Sélection officielle en compétition du Festival de Cannes 1971.
Prix de la première œuvre

Sorties le vendredi 21 mai 1971 et le mercredi 26 juillet 2023


 


L’Italie est à la fois le pays le plus catholique et le moins religieux. On y a toujours fait de Dieu un usage détestable, le pire qu’on puisse en faire. Dieu a toujours été recouvert par l’hypocrisie, a toujours retardé le progrès. De Galilée à la pilule.
Nino Manfredi.


 

Pourquoi cet homme a-t-il voulu se suicider ? Son histoire qui conduit au suicide est racontée à partir d’une clinique où le chirurgien opère Benedetto encore entre la vie et la mort. Un retour au cadre de la clinique vient à quatre ou cinq reprises interrompre le récit et nous fait connaître deux témoins : une jeune femme qui n’est pas l’épouse mais l’amie de l’opéré et la mère de cette femme, bourgeoise conformiste et autoritaire. Ces entr’actes donnent une ponctuation à un récit fragmenté.


 


 

Benedetto enfant : un gosse très déluré, dans un village. Il est élevé par une tante très bigotte. Il doit faire prochainement sa première communion, et le curé lui désigne saint Eusèbe comme saint protecteur. Mais en face de la religion qu’on lui prêche, il reste très nature et d’une malice naïve - "Le péché mortel, c’est ce qui fait mourir : toucher les fils électriques par exemple " ; "Pécher par la vue, par l’ouïe, par l’odorat... Comment peut on pécher par le nez ? Les mauvaises odeurs ? Mais c’est notre derrière qui les fait". Une nuit, il vient troubler les ébats de la tante avec Giovanni son amant. Giovanni caché dans un placard, apparaît, curieusement enveloppé d’un châle rutilant : la tante veut lui faire croire que c’est une apparition de saint Eusèbe. Le gosse, mal convaincu, est inquiet. Le lendemain, en pleine cérémonie de première communion, il quitte l’église en courant, se jette du haut d’un mur, mais est indemne.
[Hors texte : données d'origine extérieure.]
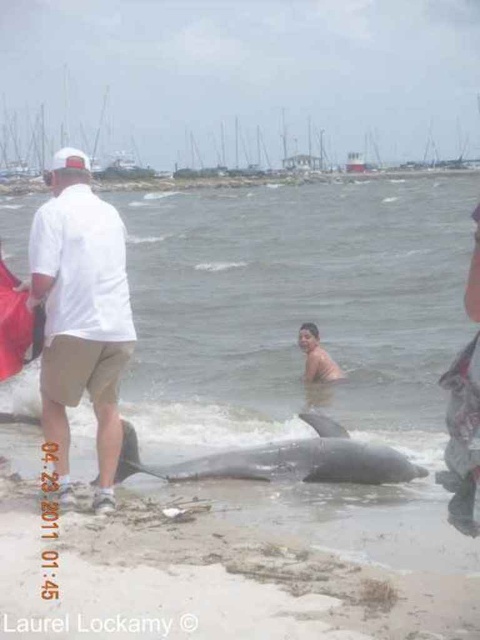 You are a wildlife photographer positioned at the camera location. You want to capture a closeup shot of the white matte shirt at left. Given that your telephoto lens has a minimum focusing distance of 5 meters, will you be able to take the photo?

The white matte shirt at left is 8.91 meters away from the camera. Since the minimum focusing distance of your telephoto lens is 5 meters, you can take the closeup shot because the subject is beyond the minimum required distance.

You are a photographer trying to capture both the white matte shirt at left and the tan skin human at center in a single frame. Based on their sizes in the image, which one would appear closer to the camera?

The white matte shirt at left appears larger in size than the tan skin human at center, so it is closer to the camera.

You are a marine biologist assessing the beach scene. You notice the gray matte whale at center and the tan skin human at center. Which object is positioned closer to your current viewpoint?

The gray matte whale at center is closer to the viewer than the tan skin human at center, so the whale is positioned closer to your viewpoint. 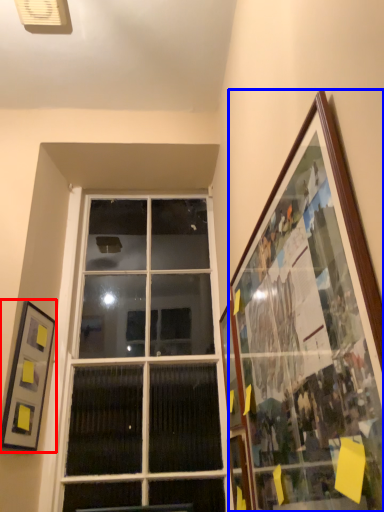 Question: Which of the following is the closest to the observer, picture frame (highlighted by a red box) or picture frame (highlighted by a blue box)?

Choices:
 (A) picture frame
 (B) picture frame

Answer: (B) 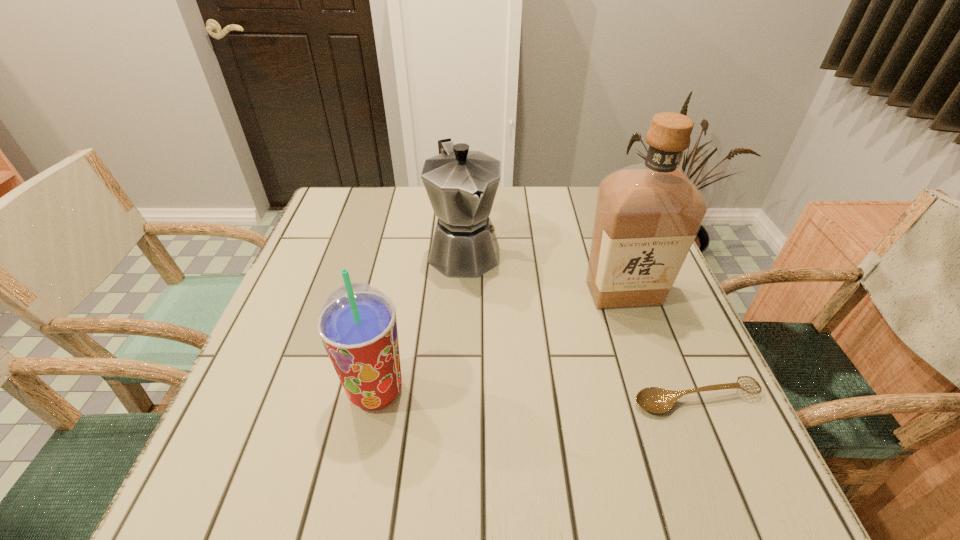 Identify the location of vacant space on the desktop that is between the smoothie and the shortest object and is positioned at the spout of the third object from right to left. The height and width of the screenshot is (540, 960). (542, 395).

Locate an element on the screen. The width and height of the screenshot is (960, 540). free spot on the desktop that is between the smoothie and the shortest object and is positioned on the front-facing side of the tallest object is located at coordinates (581, 396). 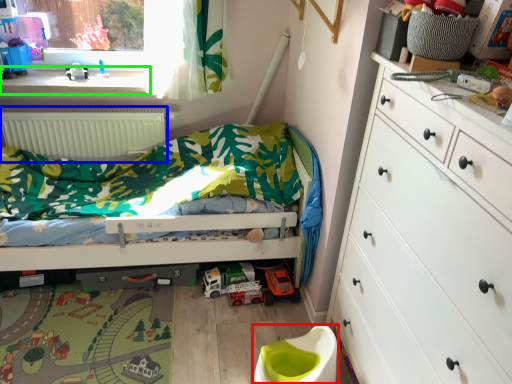 Question: Estimate the real-world distances between objects in this image. Which object is closer to toilet bowl (highlighted by a red box), radiator (highlighted by a blue box) or window sill (highlighted by a green box)?

Choices:
 (A) radiator
 (B) window sill

Answer: (A) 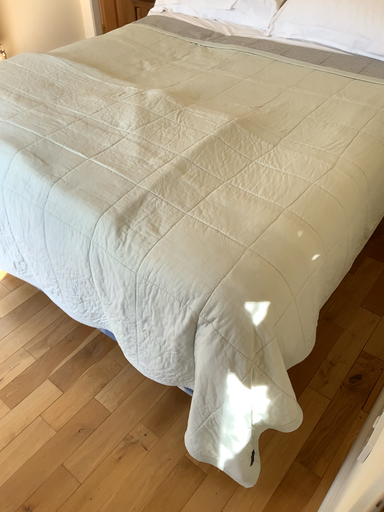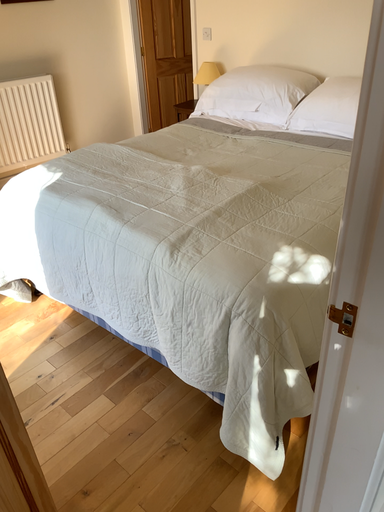 Question: Which way did the camera rotate in the video?

Choices:
 (A) rotated upward
 (B) rotated downward

Answer: (A) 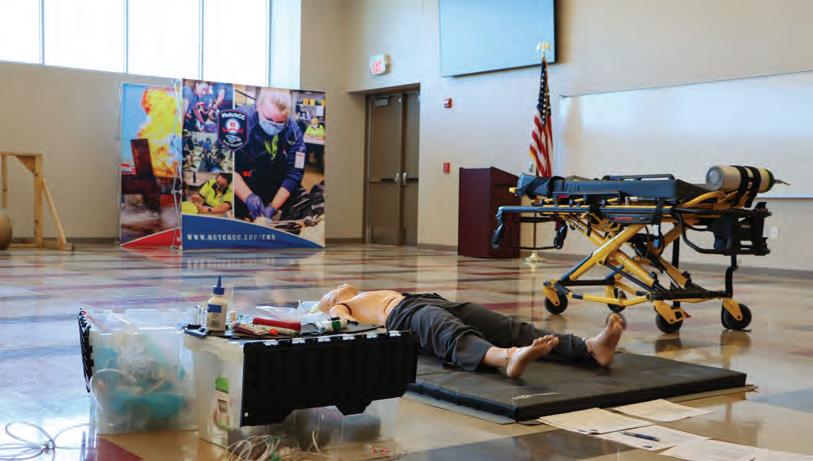 Where is `wall`? Image resolution: width=813 pixels, height=461 pixels. wall is located at coordinates pyautogui.click(x=629, y=57). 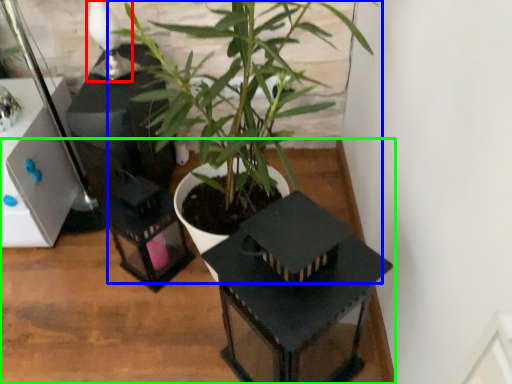 Question: Which is farther away from table lamp (highlighted by a red box)? houseplant (highlighted by a blue box) or table (highlighted by a green box)?

Choices:
 (A) houseplant
 (B) table

Answer: (B) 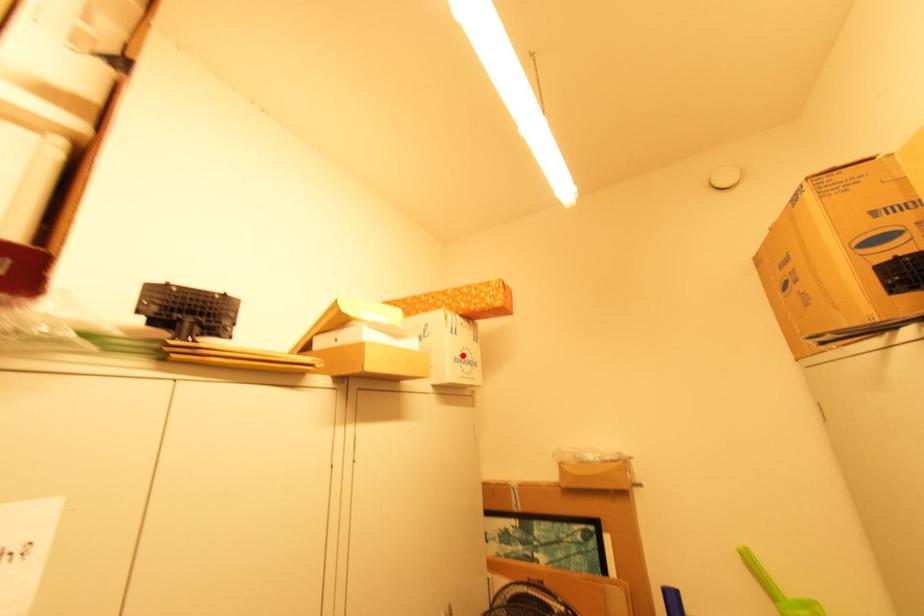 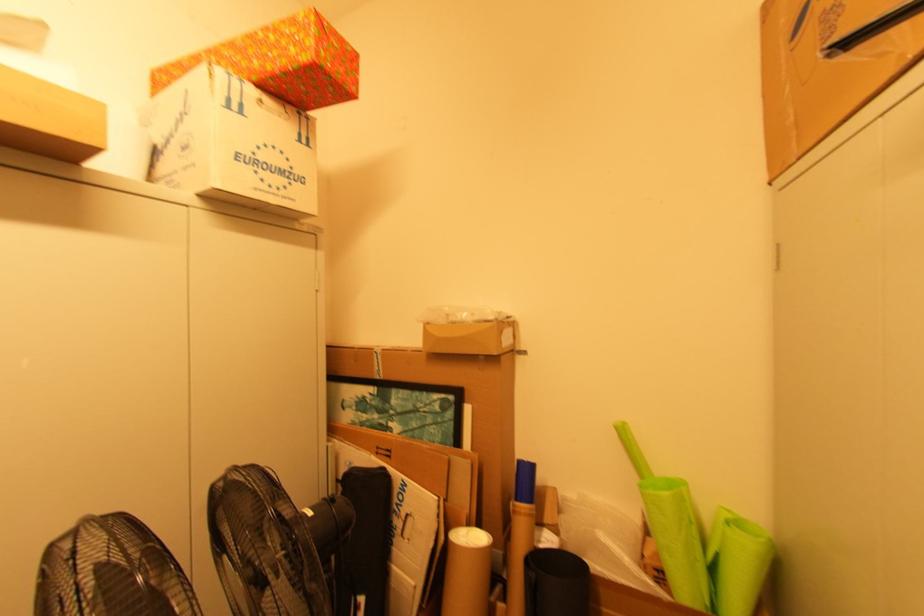 The point at the highlighted location is marked in the first image. Where is the corresponding point in the second image?

(257, 154)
Les bonnes femmes crient au miracle de saint Eusèbe "qui l’a rattrapé au vol". On organise une grande procession pour remercier le saint de "la grâce reçue".


 


 


 

Une quinzaine d’années plus tard, Benedetto - le miracle a décidé de son destin - est dans un monastère comme jardinier (frère convers sans doute), conservant quelques éclairs de sa vivacité d’enfant, mais, dans l’ensemble, "demeuré". La dépersonnalisation, la superstition, l’obsession du péché ont fait des progrès en lui et le conduisent à la niaiserie. Il s’est sculpté une image fétiche grandeur nature de saint Eusèbe avec laquelle il converse. Le supérieur quand il la découvre la lui fait remiser à la cave : "C’est de l’idolâtrie, c’est ce péché-là que tu devrais confesser". Il demande à se confesser d’urgence pour avoir joué à saute mouton - en tapant sur les fesses, c’est la règle selon lui - avec les filles d’une colonie de vacances et leur monitrice.


 


 

En même temps la nostalgie d’une autre vie sur laquelle la visite d’un marchand ambulant est une ouverture : pendant que les moines admirent les marchandises, il se glisse jusqu’au volant de la voiture, le tourne et le retourne dans une sorte d’extase. Et aussi l’obsession de la femme affrontée à l’obsession du péché. Un jour il se trouve là quand la monitrice de colonie de vacances est piquée par une vipère. Il suce la morsure à la jambe pour éliminer le venin. Ce soir-là, il disparaît mais les moines sont tout ahuris d’entendre une chanson gaillarde croiser leurs cantiques et découvrent Benedetto fin saoul qui se fait entendre depuis la cave. Le père supérieur, raisonnable, juge que, décidément, il n’a pas la vocation et l’encourage à quitter le couvent.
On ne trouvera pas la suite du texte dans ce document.